This is what steroids have done to us. This is what a decade of mammoth home runs have made us think. No longer can we sit back and enjoy power hitters. We are forced to question every single moon shot.
We are forced to question Alex Rodriguez.
Rodriguez is far from faultless for his actions: steroid use, throwing people under the bus, and destroying his reputation, to name a few things. But this season, a year in which the Yankees seemed like they wanted him to fail miserably so they could sit him on the bench and deal with his contract, he has consistently forced his way into the lineup.
He’s fourth on the team with a .267 average, third with a .411 on-base percentage, first on the team with four home runs and 11 RBI, and second with a .600 slugging percentage and a 1.011 OPS.
Granted, he’s struck out a team-high 16 times, but now, at age 39 and just two home runs away from Willie Mays, we question every home run, every gap shot, every single ball he hits hard. How can a 39-year-old hit the way he has after missing an entire season?
Steroids. That’s how. Or at least, that’s what we think.
According to many ‘experts,’ Rodriguez must be juicing again—how else would he be doing this? What about the fact that in his prime, pre-steroids (whenever that may have been), he was the potential face of baseball? With Derek Jeter, there may not have been a better young shortstop duo in baseball history.
Is it possible that the same natural hitting ability that he had when he was 20 is still with him 20 years later? To far too many, that’s a crazy proposition.
We won’t see him hit at a .303/.388/.575 split that he managed from 1996 to 2010, arguably one of the greatest splits among any shortstop in baseball history. But it isn’t that crazy to expect a .265/.340/.525 split with, say, 25 home runs and 85 RBI.

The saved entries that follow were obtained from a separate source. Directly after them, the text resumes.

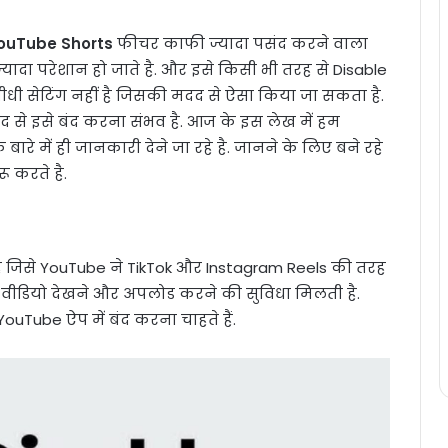
ouTube Shorts
फीचर काफी ज्यादा पसंद करने वाला
यादा परेशान हो जाते है. और इसे किसी भी तरह से Disable
धी सेटिंग नहीं है जिसकी मदद से ऐसा किया जा सकता है.
 से इसे बंद करना संभव है. आज के इस लेख में हम
े बारे में ही जानकारी देने जा रहे है. जानने के लिए बने रहे
ू करते है.
है जिसे YouTube ने TikTok और Instagram Reels की तरह
 वीडियो देखने और अपलोड करने की सुविधा मिलती है.
ouTube ऐप में बंद करना चाहते हैं.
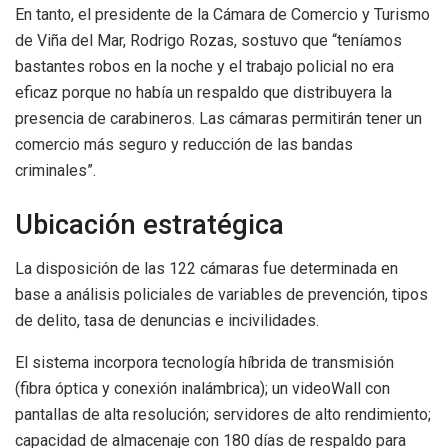
En tanto, el presidente de la Cámara de Comercio y Turismo
de Viña del Mar, Rodrigo Rozas, sostuvo que “teníamos
bastantes robos en la noche y el trabajo policial no era
eficaz porque no había un respaldo que distribuyera la
presencia de carabineros. Las cámaras permitirán tener un
comercio más seguro y reducción de las bandas
criminales”.
Ubicación estratégica
La disposición de las 122 cámaras fue determinada en
base a análisis policiales de variables de prevención, tipos
de delito, tasa de denuncias e incivilidades.
El sistema incorpora tecnología híbrida de transmisión
(fibra óptica y conexión inalámbrica); un videoWall con
pantallas de alta resolución; servidores de alto rendimiento;
capacidad de almacenaje con 180 días de respaldo para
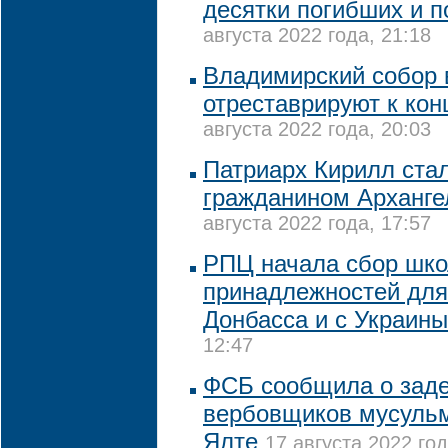
десятки погибших и 
августа 2022 года, 21:18
Владимирский собор 
отреставрируют к кон
августа 2022 года, 20:03
Патриарх Кирилл ста
гражданином Арханге
августа 2022 года, 17:57
РПЦ начала сбор шк
принадлежностей для
Донбасса и с Украины
12:47
ФСБ сообщила о зад
вербовщиков мусульм
Ялте
17 августа 2022 год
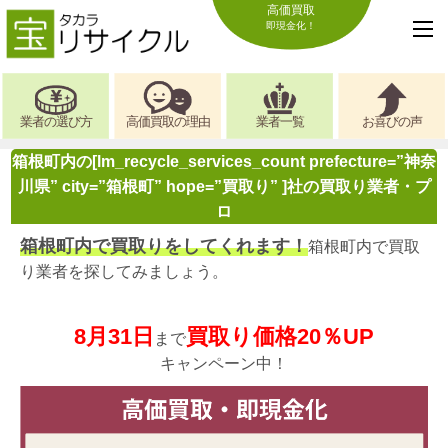
高価買取
即現金化！
業者の選び方
高価買取の理由
業者一覧
お喜びの声
箱根町内の[lm_recycle_services_count prefecture=”神奈
川県” city=”箱根町” hope=”買取り” ]社の買取り業者・プ
ロ
箱根町内で買取りをしてくれます！
箱根町内で買取
り業者を探してみましょう。
8月31日
買取り価格20％UP
まで
キャンペーン中！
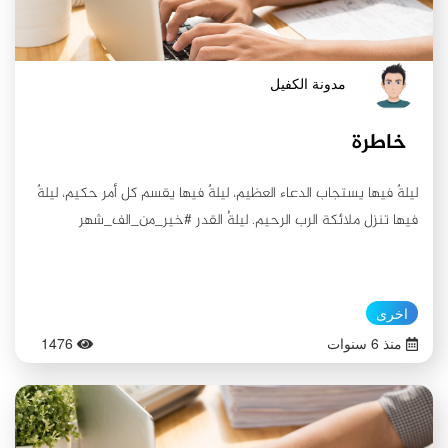
مدونة الكفيل
خاطرة
ليلةٌ فيها يستجاب الدعاء العظيم، ليلةٌ فيها يقسم كل أمر حكيم، ليلةٌ
فيها تنزل ملائكة الرب الرحيم. ليلةُ القدر #خير_من_الف_شهر
اخرى
منذ 6 سنوات
1476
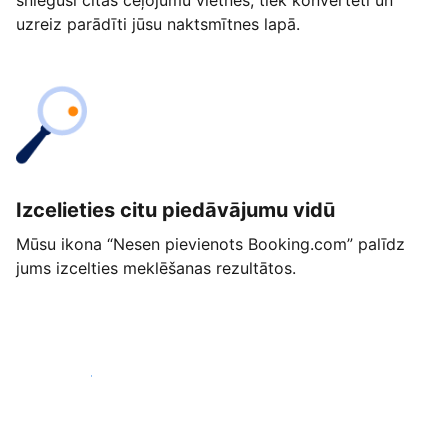
snieguši citās ceļojumu vietnēs, tiek konvertēti un
uzreiz parādīti jūsu naktsmītnes lapā.
Izcelieties citu piedāvājumu vidū
Mūsu ikona “Nesen pievienots Booking.com” palīdz
jums izcelties meklēšanas rezultātos.
Sākt jau šodien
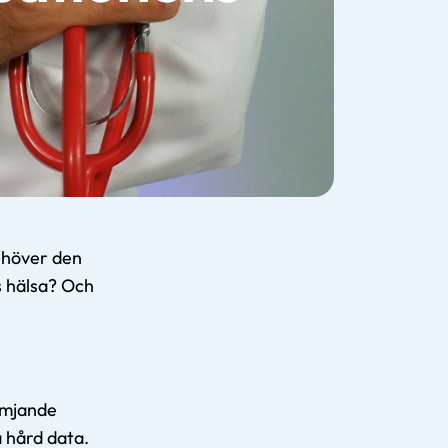
behöver den
s hälsa? Och
ämjande
å hård data.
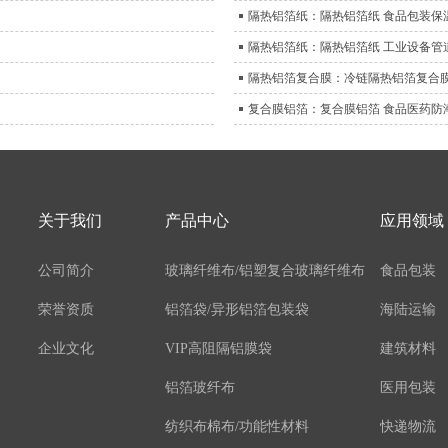
隔热铝箔纸：隔热铝箔纸 食品包装保
隔热铝箔纸：隔热铝箔纸 工业设备管
隔热铝箔复合膜：冷链隔热铝箔复合膜
复合膜铝箔：复合膜铝箔 食品医药防
关于我们
产品中心
应用领域
公司简介
玻璃纤维布/铝塑复合玻璃纤维布
食品包装
荣誉资质
铝箔袋/异形铝箔包装袋
海陆运输
企业文化
VIP高阻隔铝膜袋
建筑材料
铝箔玻纤布
医用包装
纺织布棉布/功能性材料
快递物流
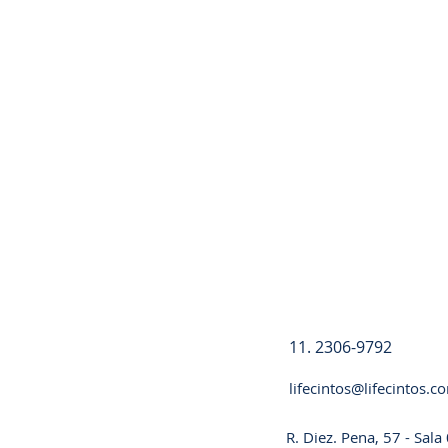
Registre-se
11. 2306-9792
lifecintos@lifecintos.c
R. Diez. Pena, 57 - Sal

If he could manage those numbers, it would be one of the best seasons among any veteran baseball player. In Jeter’s final MLB season, at the age of 40, he managed a .256/.304/.313 split with just four home runs and 149 hits.
But Jeter wasn’t a power hitter. Ken Griffey Jr. was. In Junior’s final full season, at the age of 39, he hit .214/.324/.411 with 19 home runs and 57 RBI, all with 83 hits.
Among the four men ahead of Rodriguez on the MLB All-Time home run list (in order, Barry Bonds, Hank Aaron, Babe Ruth, Willie Mays), only Bonds managed to have numbers higher than what Rodriguez could put together this season, numbers that are most likely strayed due to steroids.
Which furthers the question, how much ‘help’ is Rodriguez getting this season? When Bonds was 40 years old, he put together a .362/.609/.812 line, all of which led the league, with 45 home runs and 101 RBI.
Steroids, most definitely.
But among the other three members in the top five, they combined to average a .240/.425/.468 split, all of which were not bolstered by steroids.
We’ve seen what steroids do to a player late in his career. We’ve seen Bonds be unaffected by age. But, more importantly, we’ve seen the game’s best hitters age naturally and still be productive at the age of 40.
Does this mean we should forget that Rodriguez cheated America’s Pastime? Absolutely not. But we should not forget that, at one time, everyone believed Rodriguez would move past Bonds on the home runs list.
We should not forget that at age 20, Rodriguez hit a league-best .358 with 36 home runs and 123 RBI.
Rodriguez said he used steroids from 2001-2003, years in which he hit .318, .300, .298, with 52, 57, and 47 home runs, respectively.
Before he was using steroids, or at least before he says he was using steroids, Rodriguez was blasting 40 home runs a year and hitting .310, so is it that crazy that a natural slugger aged (relatively) gracefully?
Could it be possible that he didn’t suddenly forget how to hit a baseball when he turned 38? That his natural, powerful, swing is still there and still effective?
We can continue to assume Rodriguez is still on steroids, that his current numbers are ‘juiced’ up. Or, we can appreciate one the greatest hitters in baseball history. Not one of the greatest men, but hitters.